At the intersection of African diasporic studies, German Studies, and Cold War history, my research examines the ephemera sent to Angela Davis from East Germans during her trial in San Jose (1970-1972). I examine the East German iconization of Davis through multiple state-run campaigns by utilizing a recently uncovered archive sent primarily from the German Democratic Republic to California.
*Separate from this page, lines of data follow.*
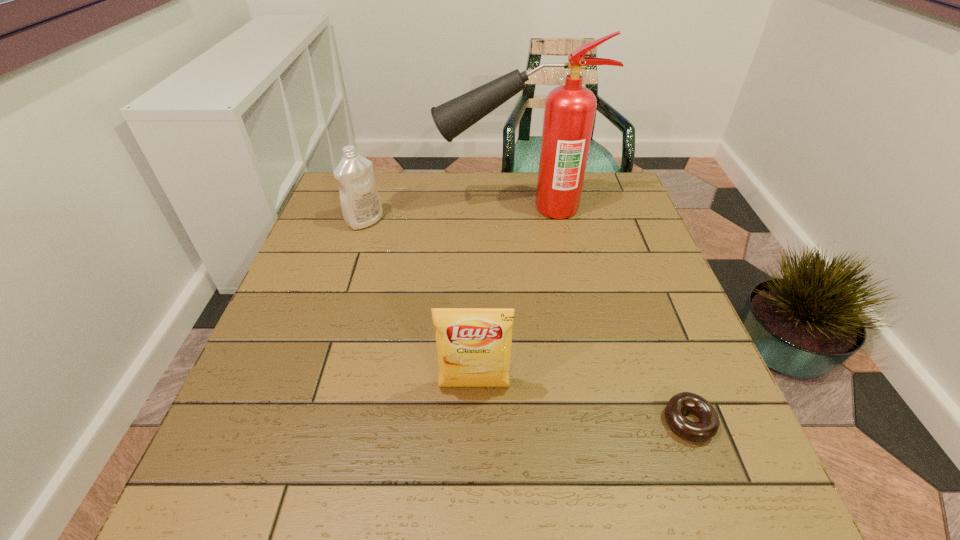 Locate an element on the screen. fire extinguisher is located at coordinates (570, 109).

Image resolution: width=960 pixels, height=540 pixels. What are the coordinates of `detergent` in the screenshot? It's located at (361, 206).

Locate an element on the screen. the third farthest object is located at coordinates (474, 345).

Identify the location of the nearest object. The image size is (960, 540). (708, 425).

Identify the location of the shortest object. The height and width of the screenshot is (540, 960). (708, 425).

Find the location of a particular element. The image size is (960, 540). free space located at the nozzle of the fire extinguisher is located at coordinates (370, 208).

Locate an element on the screen. This screenshot has width=960, height=540. free space located 0.070m at the nozzle of the fire extinguisher is located at coordinates (414, 208).

The image size is (960, 540). I want to click on vacant space located 0.170m at the nozzle of the fire extinguisher, so click(x=379, y=208).

Where is `free point located on the right of the leftmost object`? Image resolution: width=960 pixels, height=540 pixels. free point located on the right of the leftmost object is located at coordinates (515, 221).

The image size is (960, 540). I want to click on vacant space situated 0.180m on the front of the crisp (potato chip) with the logo, so click(x=473, y=498). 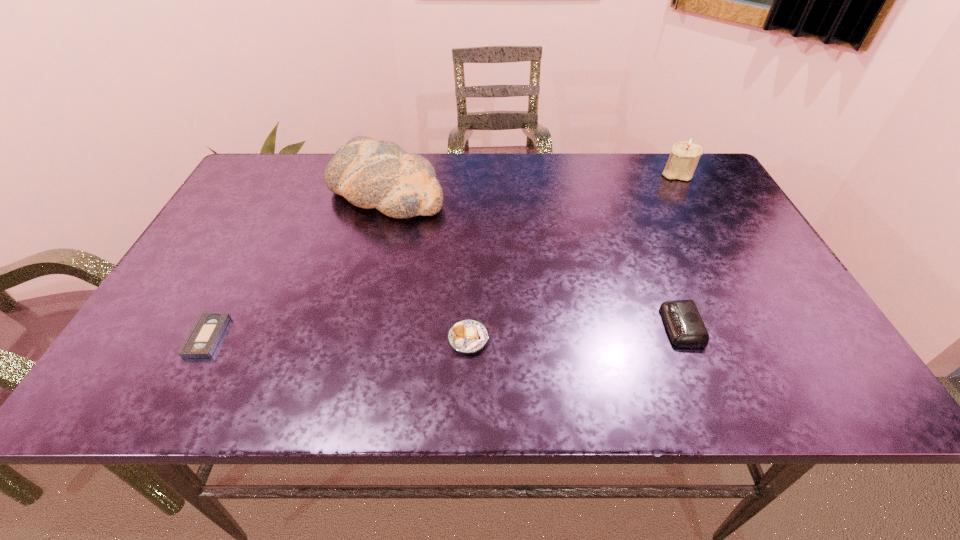 What are the coordinates of `vacant space that's between the videotape and the alarm clock` in the screenshot? It's located at (444, 332).

At what (x,y) coordinates should I click in order to perform the action: click on free space between the pastry and the fourth object from right to left. Please return your answer as a coordinate pair (x, y). This screenshot has width=960, height=540. Looking at the image, I should click on (427, 265).

In order to click on free spot between the second object from right to left and the videotape in this screenshot , I will do `click(444, 332)`.

This screenshot has height=540, width=960. Find the location of `free space between the shortest object and the fourth object from right to left`. free space between the shortest object and the fourth object from right to left is located at coordinates (297, 265).

Find the location of `vacant region between the rightmost object and the shortest object`. vacant region between the rightmost object and the shortest object is located at coordinates (443, 255).

Locate an element on the screen. Image resolution: width=960 pixels, height=540 pixels. free space between the alarm clock and the videotape is located at coordinates (444, 332).

Identify which object is the fourth nearest to the alarm clock. Please provide its 2D coordinates. Your answer should be formatted as a tuple, i.e. [(x, y)], where the tuple contains the x and y coordinates of a point satisfying the conditions above.

[(206, 333)]

The image size is (960, 540). I want to click on object that stands as the second closest to the rightmost object, so click(370, 174).

Locate an element on the screen. The height and width of the screenshot is (540, 960). blank area in the image that satisfies the following two spatial constraints: 1. on the front side of the bread; 2. on the left side of the pastry is located at coordinates (349, 339).

Where is `vacant space that satisfies the following two spatial constraints: 1. on the front side of the shortest object; 2. on the right side of the pastry`? The image size is (960, 540). vacant space that satisfies the following two spatial constraints: 1. on the front side of the shortest object; 2. on the right side of the pastry is located at coordinates (206, 339). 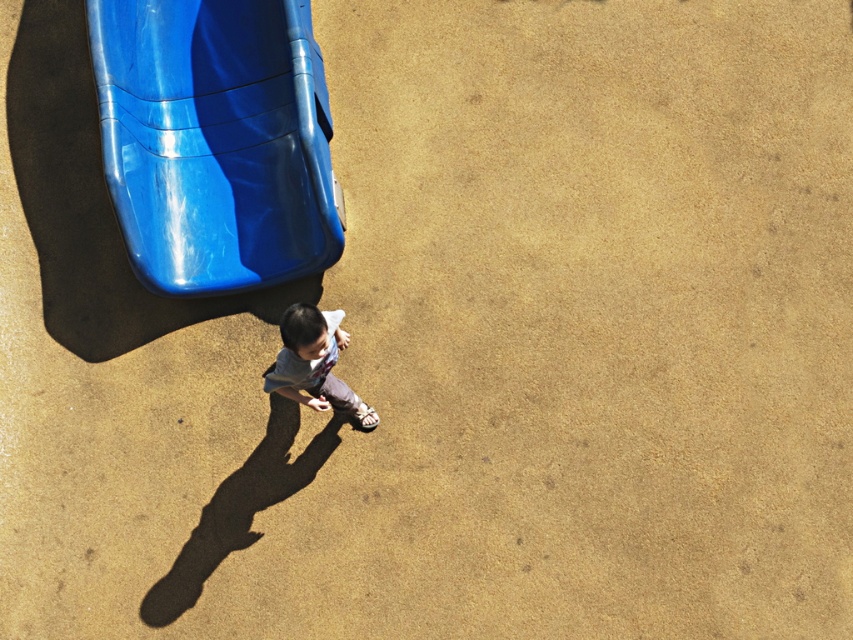 You are a photographer trying to capture the child in the image. To ensure the glossy plastic slide at upper left and the light gray cotton shirt at center are both visible in the frame, which direction should you position your camera relative to the child?

You should position your camera above the child because the glossy plastic slide at upper left is above the light gray cotton shirt at center, so angling the camera from above will include both objects in the frame.

You are a photographer planning to capture the child in the light gray cotton shirt at center and the glossy plastic slide at upper left. You want to ensure both are fully visible in the frame. Which object requires more horizontal space in the photo to avoid being cut off?

The glossy plastic slide at upper left requires more horizontal space in the photo to avoid being cut off because its width surpasses that of the light gray cotton shirt at center. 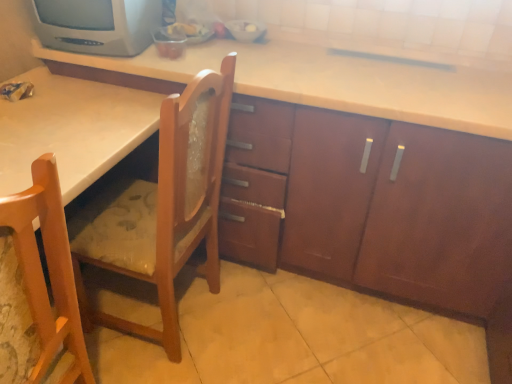 At what (x,y) coordinates should I click in order to perform the action: click on vacant space in wooden chair at center, which is the first chair from back to front (from a real-world perspective). Please return your answer as a coordinate pair (x, y). This screenshot has height=384, width=512. Looking at the image, I should click on (185, 317). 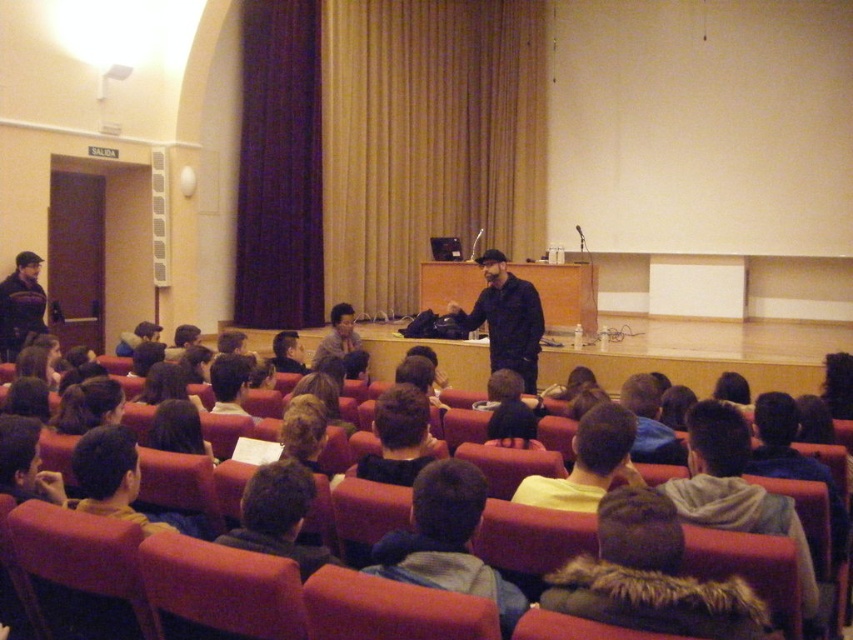 Who is lower down, dark blue hoodie at center or black fabric head at center?

Positioned lower is dark blue hoodie at center.

Between dark blue hoodie at center and black fabric head at center, which one has less height?

Standing shorter between the two is black fabric head at center.

Does point (393, 548) come closer to viewer compared to point (415, 428)?

That is True.

Identify the location of dark blue hoodie at center. This screenshot has height=640, width=853. (445, 541).

Is dark blue hoodie at center smaller than dark brown hair at lower left?

No, dark blue hoodie at center is not smaller than dark brown hair at lower left.

Locate an element on the screen. dark blue hoodie at center is located at coordinates (445, 541).

Can you confirm if dark brown hair at center is positioned to the right of yellow cotton shirt at lower center?

No, dark brown hair at center is not to the right of yellow cotton shirt at lower center.

Is the position of dark brown hair at center more distant than that of yellow cotton shirt at lower center?

No, it is in front of yellow cotton shirt at lower center.

You are a GUI agent. You are given a task and a screenshot of the screen. Output one action in this format:
    pyautogui.click(x=<x>, y=<y>)
    Task: Click on the dark brown hair at center
    The height and width of the screenshot is (640, 853).
    Given the screenshot: What is the action you would take?
    pyautogui.click(x=277, y=516) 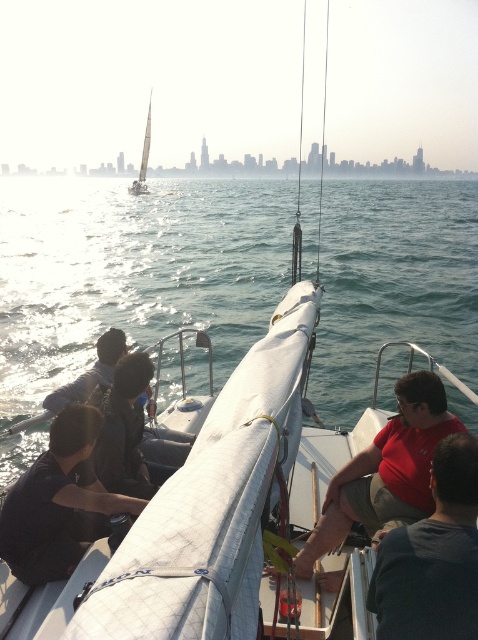 Question: Which object is positioned farthest from the white sailboat at upper left?

Choices:
 (A) red matte shirt at center
 (B) red cotton shirt at center
 (C) dark brown leather jacket at center

Answer: (B)

Question: Is blue water at center in front of dark brown leather jacket at lower left?

Choices:
 (A) no
 (B) yes

Answer: (A)

Question: Estimate the real-world distances between objects in this image. Which object is closer to the blue water at center?

Choices:
 (A) dark blue shirt at lower left
 (B) dark brown leather jacket at lower left

Answer: (A)

Question: Which point is farther to the camera?

Choices:
 (A) red cotton shirt at center
 (B) dark brown leather jacket at lower left

Answer: (B)

Question: Does blue water at center lie in front of dark brown leather jacket at center?

Choices:
 (A) yes
 (B) no

Answer: (B)

Question: Can you confirm if red matte shirt at center is positioned to the left of dark brown leather jacket at lower left?

Choices:
 (A) no
 (B) yes

Answer: (A) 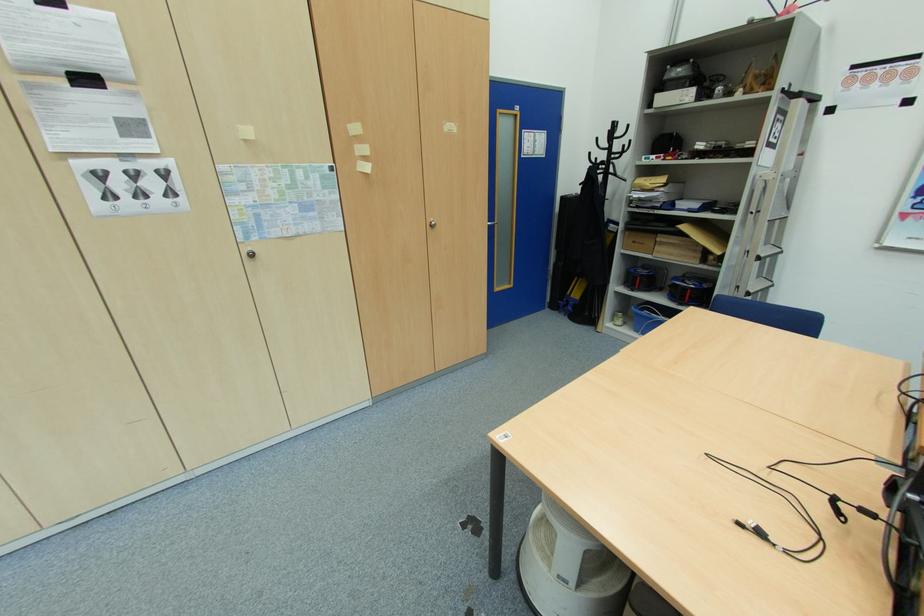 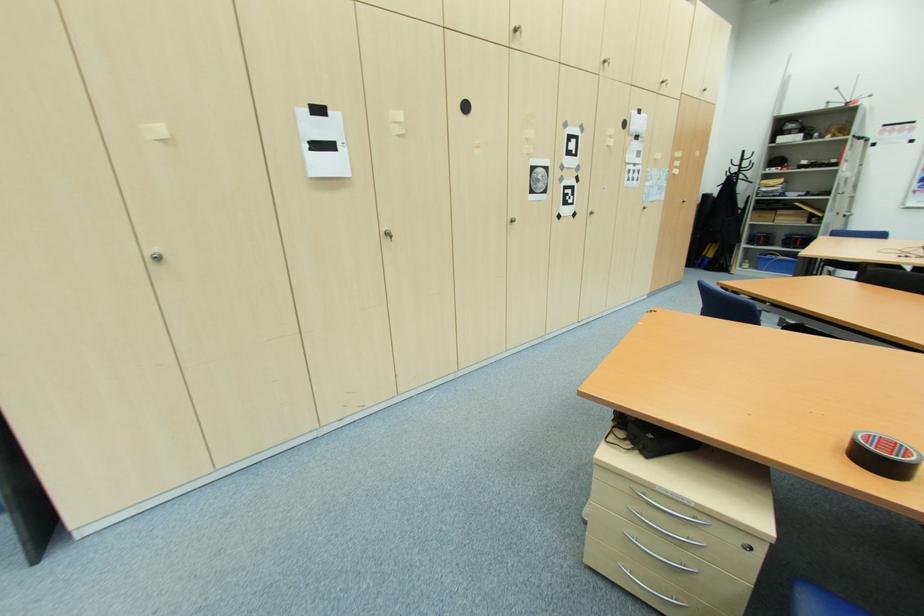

Bringing together the contents of this archive (e.g. letters, postcards, posters, and gifts), I argue that these materials represent an affective (or emotional) allyship to Davis while she was in jail. These materials represent the imagined connection between Davis and East Germany. Through close readings, analyzing letter contents and different objects within the archive, and the impact of the archive on Angela Davis, I show the potential and limitations of solidarity during the Cold War while offering a generative framework for understanding East German collective memory. My work charts the passionate solidarity of East Germans and the use of Davis as foundational to anti-racist communism in East Germany while also provoking questions about racial violence of reunification.